One month into his induction therapy with imatinib (Gleevec®; Novartis International AG., Basel, Switzerland) 400 mg daily, he developed lower extremity edema and failed to show response to therapy; his white blood cell count remained elevated at 395.3×109/L. His oncologist subsequently initiated therapy with omacetaxine (Synribo®; Teva Pharmaceutical Industries., Petah Tikva, Israel) and demonstrated a rapid and effective hematologic response. As his white blood cell decreased, he was noted to have improved vision at subsequent ophthalmologic visits. His dilated fundus examinations demonstrated a gradual regression of his leukemic lesions at his 2 and 3 month follow up visits (Figure 1B and Figure 1C respectively). At 12 months from his initial presentation, there was complete resolution of his bilateral foveal infiltration, cotton-wool spots, and retinal hemorrhages (Figure 1D). OCT scans revealed restored foveal contour with focal defects at the photoreceptor outer segments (Figure 2C). By this point, the patient had successfully completed his induction therapy and was undergoing maintenance therapy. His best corrected visual acuity was 20/30 OU. The Virginia Commonwealth University (VCU) Institutional Review Board (IRB) does not require approval for this case report as it does not constitute a human research subject that involves an investigational article. Written patient consent was obtained in compliance with VCU Health System, to use ophthalmic imaging and data in the publication of this case report.

Comment

Regardless of the type of leukemia, ocular manifestations can be found in up to half of the cases.1 Most of these manifestations, such as retinal hemorrhages, represent conditions associated with leukemia as opposed to direct leukemic infiltration. A prior report has demonstrated the time domain OCT findings of leukemic infiltration of the choroid with overlying serous detachment of the neurosensory retina, which resolved following successful treatment.4 Further in another report, spectral domain OCT revealed the presence of choroidal thickening in addition to associated serous retinal detachment in a patient with recurrent leukemia.5

Our case is the first to demonstrate leukemic infiltration of the retina using OCT. It describes not only resolution of retinal hemorrhages associated with leukemia but also resolution of leukemic infiltration of the macula as well, following successful systemic treatment. Leukemic infiltration, as demonstrated in our scans, represents lesions of uniform reflectivity and can involve all layers of the retina. At month 3, there are persistent hemorrhages present in the foveal regions in both eyes (Figure 1C), with complete resolution of the infiltrates and the corresponding hyperreflective lesions on OCT on the right (Figure 2C). This indicates that the leukemic lesions are distinct entities from retinal hemorrhages on OCT. Finally, there was no consecutive atrophy of the inner retinal layers upon resolution, but there were focal disruptions of the photoreceptor outer segments where there was initial leukemic involvement. This was supported by fluorescein angiography, which was performed at 3 months from presentation, where there was preservation of the perifoveal capillary bed (Figure 3).

Figure 3

Intravenous fluorescein angiography at month 3.
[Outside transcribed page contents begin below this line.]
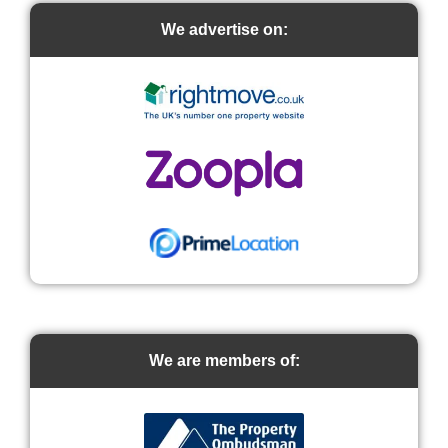
We advertise on:
We are members of: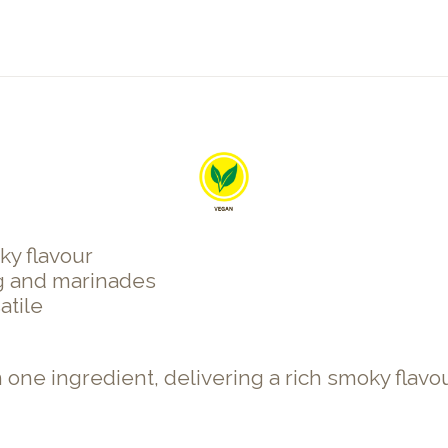
ky flavour
g and marinades
atile
 one ingredient, delivering a rich smoky flav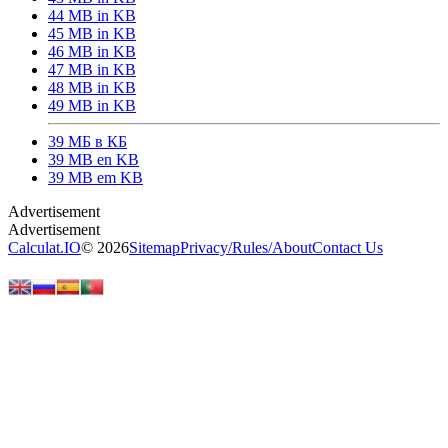
44 MB in KB
45 MB in KB
46 MB in KB
47 MB in KB
48 MB in KB
49 MB in KB
39 МБ в КБ
39 MB en KB
39 MB em KB
Calculat.IO
© 2026
Sitemap
Privacy
/
Rules
/
About
Contact Us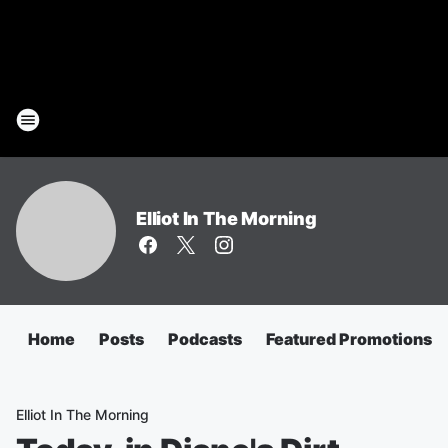
Elliot In The Morning
Home
Posts
Podcasts
Featured Promotions
Elliot In The Morning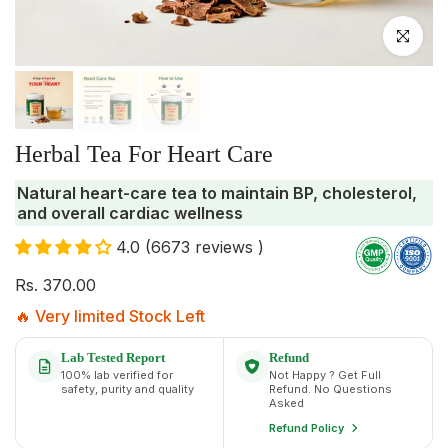
Click to enlar
Herbal Tea For Heart Care
Natural heart-care tea to maintain BP, cholesterol,
and overall cardiac wellness
4.0 (6673 reviews )
Rs. 370.00
🔥 Very limited Stock Left
Lab Tested Report
Refund
100% lab verified for
Not Happy ? Get Full
safety, purity and quality
Refund. No Questions
Asked
Refund Policy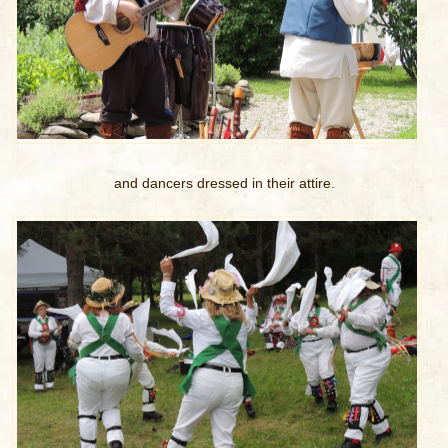
and dancers dressed in their attire.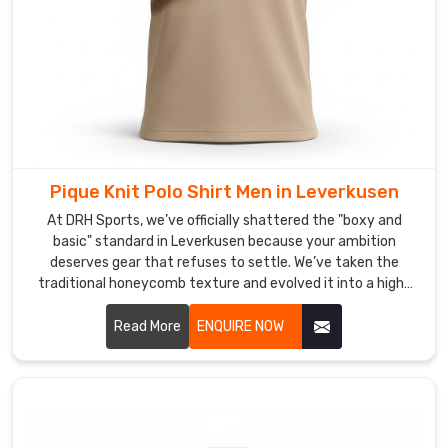
that
helps
your
team
or
staff
own
the
Pique Knit Polo Shirt Men in Leverkusen
room
At DRH Sports, we’ve officially shattered the "boxy and
in
basic" standard in Leverkusen because your ambition
Leverkusen
deserves gear that refuses to settle. We’ve taken the
with
traditional honeycomb texture and evolved it into a high-
a
performance weave that prioritizes your freedom in
look
Leverkusen. If you are scouting for Pique Knit Polo Shirt Men
Read More
ENQUIRE NOW
that
Manufacturers in Leverkusen, even with our specialized
craft based in Sialkot, we have traded the heavy, scratchy
is
fabrics of the past for a lighter, more intuitive knit.
consistently
clean,
modern,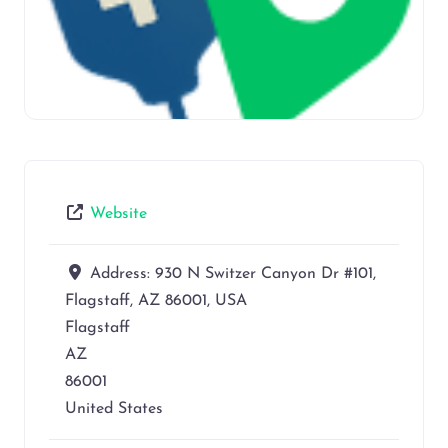
Website
Address:
930 N Switzer Canyon Dr #101,
Flagstaff, AZ 86001, USA
Flagstaff
AZ
86001
United States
Notes: There is no evidence of retinal vascular occlusion with minimal late perifoveal leakage. The foveal avascular zone and perifoveal capillary network are preserved. Images were obtained using a 55 degree objective.

This report demonstrates a rare case of leukemic infiltration of the macula, documented with serial OCTs. Infiltration of the retina can be identified and monitored using OCT and should be employed in cases of suspected leukemic retinopathy.